It must be possible to upgrade the device emulation process and the VMM without disrupting the guest. Upgrading the device emulation process is similar to crash recovery in that the process terminates and a new one resumes with the previous state.

Device versioning

The guest-visible aspects of the device must be versioned. In the simplest case the device emulation program would have a --compat-version=N command-line option that controls which version of the device the guest sees. When guest-visible changes are made to the program the version number must be increased.

By giving control of the guest-visible device behavior it is possible to save/load and live migrate reliably. Otherwise loading device state in a newer device emulation program could affect the running guest. Guest drivers typically are not prepared for the device to change underneath them and doing so could result in guest crashes or data corruption.

Security

The trust model

The VMM must not trust the device emulation program. This is key to implementing privilege separation and the principle of least privilege. If a compromised device emulation program is able to gain control of the VMM then out-of-process device emulation has failed to provide isolation between devices.

The device emulation program must not trust the VMM to the extent that this is possible. For example, it must validate inputs so that the VMM cannot gain control of the device emulation process through memory corruptions or other bugs. This makes it so that even if the VMM has been compromised, access to device resources and associated system calls still requires further compromising the device emulation process.

Unprivileged operation

The device emulation program should run unprivileged to the extent that this is possible. If special permissions are required to access hardware resources then these resources can sometimes be provided via file descriptor passing by a more privileged parent process.

Sandboxing

Operating system sandboxing mechanisms can be applied to device emulation processes more effectively than monolithic VMMs. Seccomp can limit the Linux system calls that may be invoked. SELinux can restrict access to system resources.

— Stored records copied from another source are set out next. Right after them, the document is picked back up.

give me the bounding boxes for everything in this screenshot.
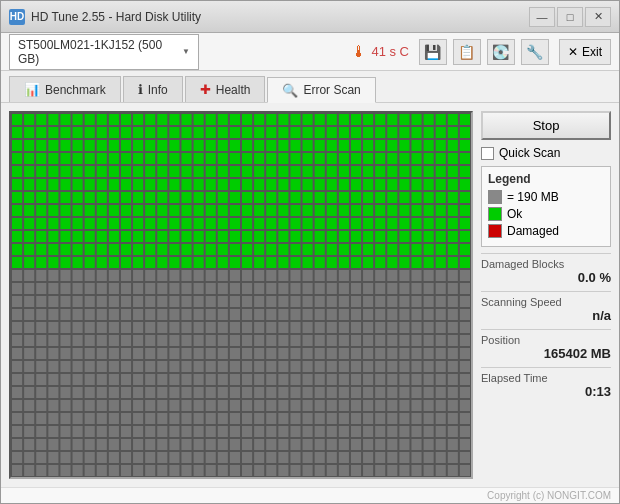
elapsed-time-label: Elapsed Time — [481, 372, 611, 384]
tab-error-scan-label: Error Scan — [303, 83, 360, 97]
main-content: Stop Quick Scan Legend = 190 MB Ok Damag… — [1, 103, 619, 487]
main-window: HD HD Tune 2.55 - Hard Disk Utility — □ … — [0, 0, 620, 504]
damaged-blocks-value: 0.0 % — [481, 270, 611, 285]
stop-button[interactable]: Stop — [481, 111, 611, 140]
save-icon-btn[interactable]: 💾 — [419, 39, 447, 65]
save2-icon-btn[interactable]: 📋 — [453, 39, 481, 65]
scanning-speed-label: Scanning Speed — [481, 296, 611, 308]
window-title: HD Tune 2.55 - Hard Disk Utility — [31, 10, 201, 24]
minimize-button[interactable]: — — [529, 7, 555, 27]
damaged-swatch — [488, 224, 502, 238]
damaged-blocks-label: Damaged Blocks — [481, 258, 611, 270]
scan-area — [9, 111, 473, 479]
search-icon: 🔍 — [282, 83, 298, 98]
scanning-speed-value: n/a — [481, 308, 611, 323]
thermometer-icon: 🌡 — [351, 43, 367, 61]
stats-section: Damaged Blocks 0.0 % Scanning Speed n/a … — [481, 253, 611, 399]
quick-scan-label: Quick Scan — [499, 146, 560, 160]
side-panel: Stop Quick Scan Legend = 190 MB Ok Damag… — [481, 111, 611, 479]
block-size-text: = 190 MB — [507, 190, 559, 204]
drive-label: ST500LM021-1KJ152 (500 GB) — [18, 38, 182, 66]
toolbar: ST500LM021-1KJ152 (500 GB) ▼ 🌡 41 s C 💾 … — [1, 33, 619, 71]
elapsed-time-value: 0:13 — [481, 384, 611, 399]
dropdown-arrow-icon: ▼ — [182, 47, 190, 56]
tab-health-label: Health — [216, 83, 251, 97]
exit-x-icon: ✕ — [568, 45, 578, 59]
health-icon: ✚ — [200, 82, 211, 97]
settings-icon-btn[interactable]: 🔧 — [521, 39, 549, 65]
title-bar: HD HD Tune 2.55 - Hard Disk Utility — □ … — [1, 1, 619, 33]
legend-item-ok: Ok — [488, 207, 604, 221]
legend-title: Legend — [488, 172, 604, 186]
ok-text: Ok — [507, 207, 522, 221]
tab-benchmark-label: Benchmark — [45, 83, 106, 97]
quick-scan-row: Quick Scan — [481, 146, 611, 160]
legend-box: Legend = 190 MB Ok Damaged — [481, 166, 611, 247]
tab-benchmark[interactable]: 📊 Benchmark — [9, 76, 121, 102]
stat-scanning-speed: Scanning Speed n/a — [481, 291, 611, 323]
benchmark-icon: 📊 — [24, 82, 40, 97]
tabs-bar: 📊 Benchmark ℹ Info ✚ Health 🔍 Error Scan — [1, 71, 619, 103]
drive-dropdown[interactable]: ST500LM021-1KJ152 (500 GB) ▼ — [9, 34, 199, 70]
stat-position: Position 165402 MB — [481, 329, 611, 361]
stat-damaged-blocks: Damaged Blocks 0.0 % — [481, 253, 611, 285]
exit-label: Exit — [582, 45, 602, 59]
legend-item-block-size: = 190 MB — [488, 190, 604, 204]
drive-selector: ST500LM021-1KJ152 (500 GB) ▼ — [9, 34, 199, 70]
legend-item-damaged: Damaged — [488, 224, 604, 238]
title-bar-left: HD HD Tune 2.55 - Hard Disk Utility — [9, 9, 201, 25]
toolbar-icons: 💾 📋 💽 🔧 — [419, 39, 549, 65]
exit-button[interactable]: ✕ Exit — [559, 39, 611, 65]
tab-info[interactable]: ℹ Info — [123, 76, 183, 102]
stat-elapsed-time: Elapsed Time 0:13 — [481, 367, 611, 399]
position-label: Position — [481, 334, 611, 346]
app-icon: HD — [9, 9, 25, 25]
info-icon: ℹ — [138, 82, 143, 97]
temperature-value: 41 s C — [371, 44, 409, 59]
tab-info-label: Info — [148, 83, 168, 97]
tab-error-scan[interactable]: 🔍 Error Scan — [267, 77, 375, 103]
save3-icon-btn[interactable]: 💽 — [487, 39, 515, 65]
damaged-text: Damaged — [507, 224, 559, 238]
tab-health[interactable]: ✚ Health — [185, 76, 266, 102]
ok-swatch — [488, 207, 502, 221]
maximize-button[interactable]: □ — [557, 7, 583, 27]
copyright-text: Copyright (c) NONGIT.COM — [487, 490, 611, 501]
scan-canvas — [11, 113, 471, 477]
toolbar-right: 🌡 41 s C 💾 📋 💽 🔧 ✕ Exit — [351, 39, 611, 65]
quick-scan-checkbox[interactable] — [481, 147, 494, 160]
temperature-display: 🌡 41 s C — [351, 43, 409, 61]
window-controls: — □ ✕ — [529, 7, 611, 27]
close-button[interactable]: ✕ — [585, 7, 611, 27]
footer: Copyright (c) NONGIT.COM — [1, 487, 619, 503]
block-size-swatch — [488, 190, 502, 204]
position-value: 165402 MB — [481, 346, 611, 361]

Sandboxing is a common task that most device emulation programs need. Therefore it is a good candidate for a library or launcher tool that is shared by device emulation programs.

Management

Command-line interface

A common command-line interface should be defined where possible. For example, vhost-user's standard --socket-path=PATH argument makes it easy to launch any vhost-user device backend. Protocol-specific options (e.g. socket path) and device type-specific options (e.g. virtio-net) can be standardized.

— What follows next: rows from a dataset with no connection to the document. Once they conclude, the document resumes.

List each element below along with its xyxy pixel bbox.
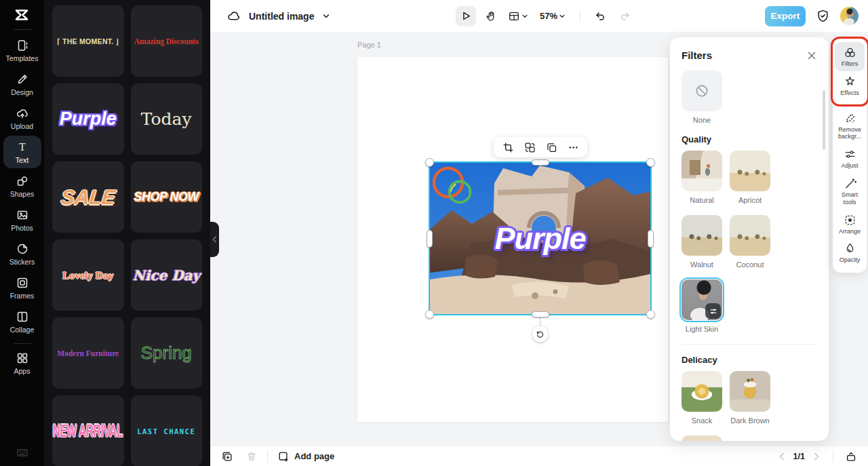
filter-option-natural[interactable]: Natural bbox=[682, 151, 722, 204]
template-card-last-chance[interactable]: LAST CHANCE bbox=[131, 395, 203, 466]
bottom-toolbar: Add page 1/1 bbox=[210, 446, 868, 466]
document-title[interactable]: Untitled image bbox=[249, 11, 314, 22]
tool-arrange[interactable]: Arrange bbox=[835, 210, 865, 239]
sidebar-item-photos[interactable]: Photos bbox=[3, 203, 41, 236]
chevron-down-icon bbox=[559, 13, 566, 20]
tool-effects[interactable]: Effects bbox=[835, 71, 865, 100]
sidebar-item-upload[interactable]: Upload bbox=[3, 102, 41, 134]
filter-option-none[interactable]: None bbox=[682, 71, 722, 124]
divider bbox=[682, 344, 817, 345]
sidebar-item-collage[interactable]: Collage bbox=[3, 305, 41, 338]
sidebar-item-design[interactable]: Design bbox=[3, 68, 41, 100]
sidebar-item-text[interactable]: T Text bbox=[3, 136, 41, 168]
effects-icon bbox=[844, 75, 856, 88]
hand-tool-button[interactable] bbox=[481, 6, 501, 26]
magic-wand-icon bbox=[844, 177, 856, 190]
tool-filters[interactable]: Filters bbox=[835, 42, 865, 71]
redo-button[interactable] bbox=[615, 6, 635, 26]
keyboard-shortcuts-icon[interactable] bbox=[16, 446, 29, 459]
sidebar-item-templates[interactable]: Templates bbox=[3, 34, 41, 66]
resize-handle-left[interactable] bbox=[427, 230, 433, 248]
filter-option-snack[interactable]: Snack bbox=[682, 371, 722, 425]
cloud-save-icon[interactable] bbox=[226, 9, 241, 23]
filter-adjust-badge[interactable] bbox=[705, 303, 721, 319]
tool-smart-tools[interactable]: Smart tools bbox=[835, 173, 865, 210]
resize-handle-top-right[interactable] bbox=[646, 158, 655, 167]
template-card-sale[interactable]: SALE bbox=[52, 161, 124, 233]
template-card-text: LAST CHANCE bbox=[137, 427, 195, 435]
replace-button[interactable] bbox=[521, 138, 538, 156]
chevron-down-icon[interactable] bbox=[322, 12, 330, 20]
template-card-nice-day[interactable]: Nice Day bbox=[131, 239, 203, 311]
select-tool-button[interactable] bbox=[456, 6, 476, 26]
template-card-lovely-day[interactable]: Lovely Day bbox=[52, 239, 124, 311]
text-templates-panel: ⌈ THE MOMENT. ⌋ Amazing Discounts Purple… bbox=[44, 0, 210, 466]
sidebar-item-apps[interactable]: Apps bbox=[3, 347, 41, 379]
resize-handle-bottom[interactable] bbox=[532, 311, 549, 317]
filter-option-walnut[interactable]: Walnut bbox=[682, 215, 722, 269]
divider bbox=[838, 104, 861, 104]
template-card-new-arrival[interactable]: NEW ARRIVAL bbox=[52, 395, 124, 466]
template-card-text: SHOP NOW bbox=[134, 190, 199, 204]
arrange-icon bbox=[844, 214, 856, 227]
filter-option-apricot[interactable]: Apricot bbox=[730, 151, 770, 204]
page-manager-icon[interactable] bbox=[845, 450, 857, 463]
sidebar-item-frames[interactable]: Frames bbox=[3, 271, 41, 304]
template-card-spring[interactable]: Spring bbox=[131, 317, 203, 389]
scrollbar[interactable] bbox=[823, 90, 825, 150]
next-page-button[interactable] bbox=[812, 452, 821, 461]
more-options-button[interactable] bbox=[564, 138, 582, 156]
resize-handle-top[interactable] bbox=[532, 159, 549, 166]
delete-page-button[interactable] bbox=[245, 450, 258, 463]
selected-image[interactable]: Purple bbox=[430, 163, 650, 314]
rotate-icon bbox=[536, 330, 545, 338]
panel-collapse-handle[interactable] bbox=[210, 222, 219, 257]
resize-handle-right[interactable] bbox=[648, 230, 654, 248]
tool-adjust[interactable]: Adjust bbox=[835, 144, 865, 173]
crop-button[interactable] bbox=[499, 138, 517, 156]
svg-text:T: T bbox=[19, 141, 26, 153]
add-page-button[interactable]: Add page bbox=[277, 450, 334, 463]
template-card-modern-furniture[interactable]: Modern Furniture bbox=[52, 317, 124, 389]
image-overlay-text[interactable]: Purple bbox=[430, 221, 650, 256]
zoom-level-button[interactable]: 57% bbox=[535, 6, 570, 26]
export-button[interactable]: Export bbox=[765, 6, 806, 26]
tool-opacity[interactable]: Opacity bbox=[835, 238, 865, 267]
filter-option-coconut[interactable]: Coconut bbox=[730, 215, 770, 269]
template-card-amazing-discounts[interactable]: Amazing Discounts bbox=[131, 5, 203, 77]
duplicate-page-button[interactable] bbox=[221, 450, 233, 463]
tool-label: Arrange bbox=[839, 228, 861, 235]
filters-panel: Filters None Quality Natural Apricot Wal… bbox=[670, 37, 829, 441]
undo-button[interactable] bbox=[590, 6, 610, 26]
previous-page-button[interactable] bbox=[777, 452, 787, 461]
tool-label: Adjust bbox=[841, 162, 858, 170]
resize-handle-bottom-left[interactable] bbox=[425, 310, 434, 319]
resize-handle-bottom-right[interactable] bbox=[646, 310, 655, 319]
filter-option-dark-brown[interactable]: Dark Brown bbox=[730, 371, 770, 425]
tool-remove-background[interactable]: Remove backgr... bbox=[835, 108, 865, 144]
template-card-text: Spring bbox=[141, 343, 192, 364]
tool-label: Filters bbox=[842, 60, 859, 68]
section-title-quality: Quality bbox=[682, 134, 817, 144]
template-card-text: Purple bbox=[60, 109, 117, 130]
template-card-shop-now[interactable]: SHOP NOW bbox=[131, 161, 203, 233]
template-card-text: Amazing Discounts bbox=[134, 37, 199, 45]
duplicate-button[interactable] bbox=[542, 138, 560, 156]
template-card-the-moment[interactable]: ⌈ THE MOMENT. ⌋ bbox=[52, 5, 124, 77]
close-icon[interactable] bbox=[806, 50, 817, 61]
filter-option-light-skin[interactable]: Light Skin bbox=[682, 279, 722, 333]
template-card-today[interactable]: Today bbox=[131, 83, 203, 155]
sidebar-item-shapes[interactable]: Shapes bbox=[3, 170, 41, 202]
sidebar-item-label: Photos bbox=[11, 224, 33, 232]
filter-option-miso[interactable]: Miso bbox=[682, 435, 722, 441]
user-avatar[interactable] bbox=[840, 7, 859, 25]
template-card-purple[interactable]: Purple bbox=[52, 83, 124, 155]
sidebar-item-stickers[interactable]: Stickers bbox=[3, 237, 41, 270]
capcut-logo[interactable] bbox=[14, 7, 31, 22]
divider bbox=[267, 450, 268, 463]
rotate-handle[interactable] bbox=[532, 326, 548, 342]
shield-check-icon[interactable] bbox=[816, 9, 830, 23]
layout-tool-button[interactable] bbox=[506, 6, 530, 26]
resize-handle-top-left[interactable] bbox=[425, 158, 434, 167]
templates-icon bbox=[16, 39, 29, 52]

Some options are necessarily specific to the device emulation program and therefore cannot be standardized.

The advantage of standard options is that management tools like libvirt can launch the device emulation programs without further user configuration.

RPC interface

It may be necessary to issue commands at runtime. Examples include adjusting throttling limits, enabling/disabling logging, etc. These operations can be performed over an RPC interface.

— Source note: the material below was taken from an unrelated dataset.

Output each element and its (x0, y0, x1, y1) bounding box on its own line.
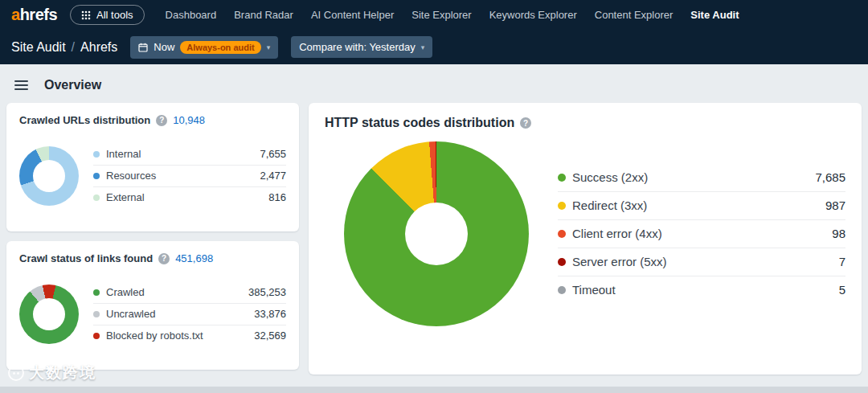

Various RPC interfaces are used throughout open source virtualization software. Adopting a widely-used RPC protocol and standardizing commands is beneficial because it makes it easy to communicate with the software and management tools can support them relatively easily.

Conclusion

This was largely a brain dump but I hope it is useful food for thought as out-of-process device emulation interfaces are designed and developed. There is a lot more to it than simply implementing a protocol for device register accesses and guest RAM DMA. Developing open source libraries in Rust and C that can be used as needed will ensure that out-of-process devices are high-quality and easy for users to deploy.